Anna Pilz
Over the course of a week in late July 2019, close to 300 scholars gathered at Trinity College Dublin to celebrate the 50th anniversary of the ‘International Association for the Study of Irish Literatures’. Under the theme of ‘Critical Ground’, delegates and participants reflected on the developments of Irish literary studies over the past fifty years, discussed the latest developments in the field and sketched out ambitions and new directions for the future.
For the purpose of critical self-reflection among the academic community, the five-day conference featured a plenary panel (‘50 Years of the Critical Ground’) and daily roundtables on such themes as ‘Questions for Irish Studies’, ‘Questioning the Canon’ and ‘Displacing the Canon’. Women’s writing and questions of gender emerged as crucial among these discussions. The rich programme included panels dedicated to the discussion of particular writers. Here, we saw the usual suspects discussed in new lights with panels on Jonathan Swift, James Joyce (2x), John Banville (3x), Oscar Wilde, Brian Friel, Richard Murphy, John McGahern, W.B. Yeats (3x), Samuel Beckett (2x), and Seamus Heaney. Panels dedicated to specific female writers were fewer in number and suggest a firm focus on twentieth- and twenty-first century writing with panels on Elizabeth Bowen, Maura Laverty, Anna Burns, Anne Enright, and Marina Carr. For the period 1880 to 1920, it was a pleasure to see a ‘Hannah Lynch’ panel with papers by Kathryn Laing, Faith Binckes, and Jacqueline Hurtley.
This is not to say that women’s writing was marginal to the conference. There were dedicated panels on such topics as ‘Gendered Spaces in Irish Women’s Fiction and Periodicals’, ‘Bodies of Work in Contemporary Irish Women’s Poetry’, ‘Gender, Cultural Criticism and Northern Ireland: New Directions’, ‘Gender and Nation’, ‘Contemporary Poetry: Gender and Praxis’, ‘Reading Irish Women Writers in the #MeToo Era’ and ‘Feminism and Theatre’. And this brief survey does not even account for the many papers on women’s writing peppered throughout panels where lesser-known writers are increasingly gaining visibility, including Somerville & Ross, Emily Lawless, Kate O’Brien, Maeve Brennan, Kathleen Coleman, Freda Laughton and Rhoda Coghill.
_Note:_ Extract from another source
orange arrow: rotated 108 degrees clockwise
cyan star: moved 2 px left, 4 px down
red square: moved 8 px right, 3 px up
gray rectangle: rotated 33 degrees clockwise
In launching Laing and Binckes’ literary biography Hannah Lynch, 1859-1904: Irish writer, cosmopolitan, New Woman (2019), Margaret Kelleher highlighted the individual and collective nature of Irish women’s writing and the way in which the book demonstrates how networks work between women. To what extent might such earlier networks be seen as precursors to our current moment of mutual support where poets, for instance, come together under the banner of “Fired!”? The archival basis for Hannah Lynch furthermore lays bare the transnational and multi-lingual nature of women’s writing in the second half of the nineteenth century, with its attention to Lynch’s correspondence in both French and English. This embraces, as Kelleher pointed out, the polyglot and transnational. And both – globalisation and language – were identified as key new developments in the field of Irish Studies.
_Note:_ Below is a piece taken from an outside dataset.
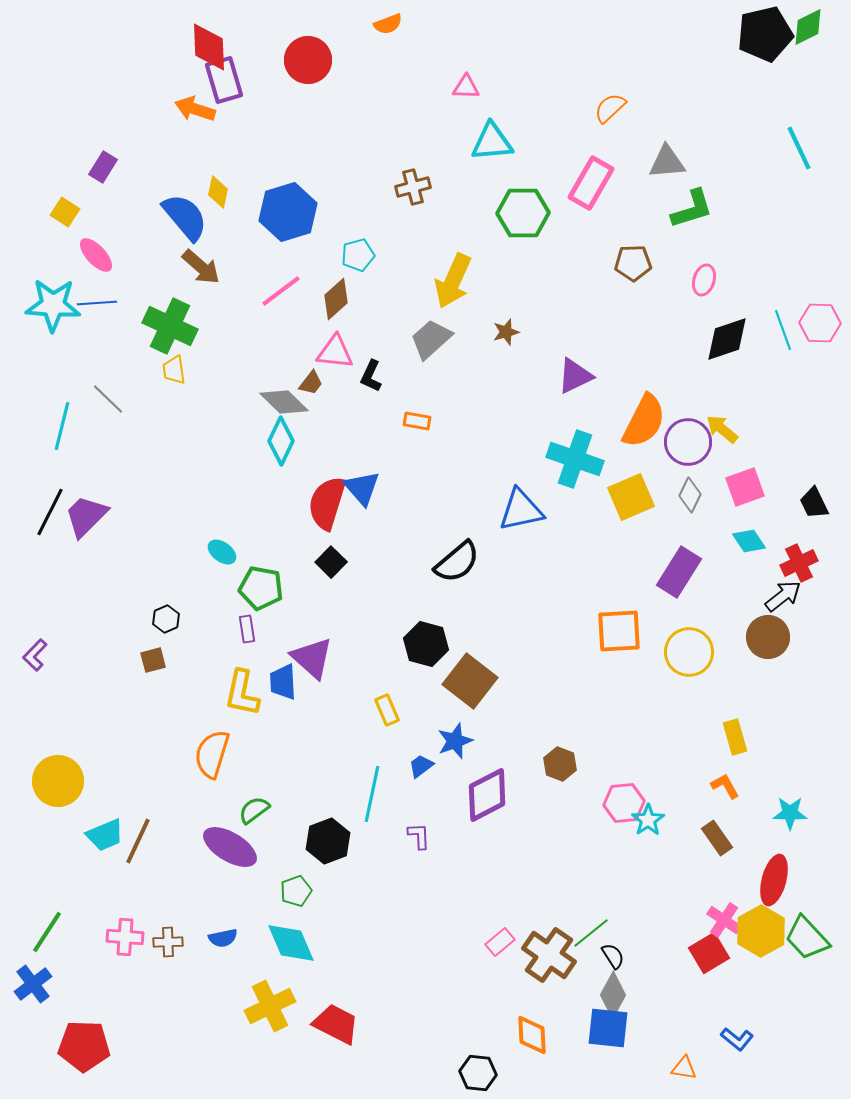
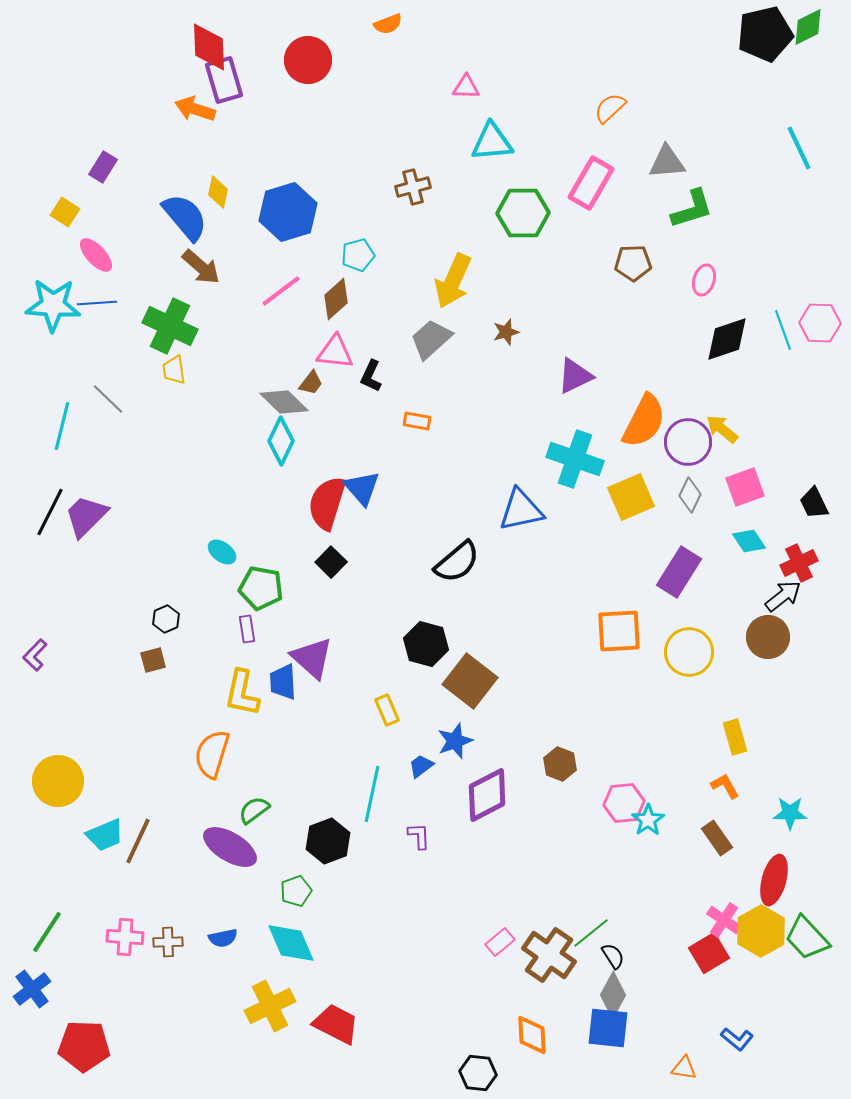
blue cross at (33, 984): moved 1 px left, 5 px down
Yet there was indeed a discernible preoccupation with the ‘contemporary’, and papers on earlier periods were few and far between. Questions must be asked about the relevance of nineteenth-century women’s texts to current academic preoccupations and interests. Is the nineteenth century becoming, for instance, the new eighteenth century? Is our current political context of globalisation, climate change, #MeToo and the attack on the Humanities shifting our focus? A key question that arises from this conference is how the study of Irish women’s writing of the long nineteenth century might contribute to and enhance our understanding of today’s societal and environmental challenges. In reading and interpreting works of the past, can we develop our understanding of the present?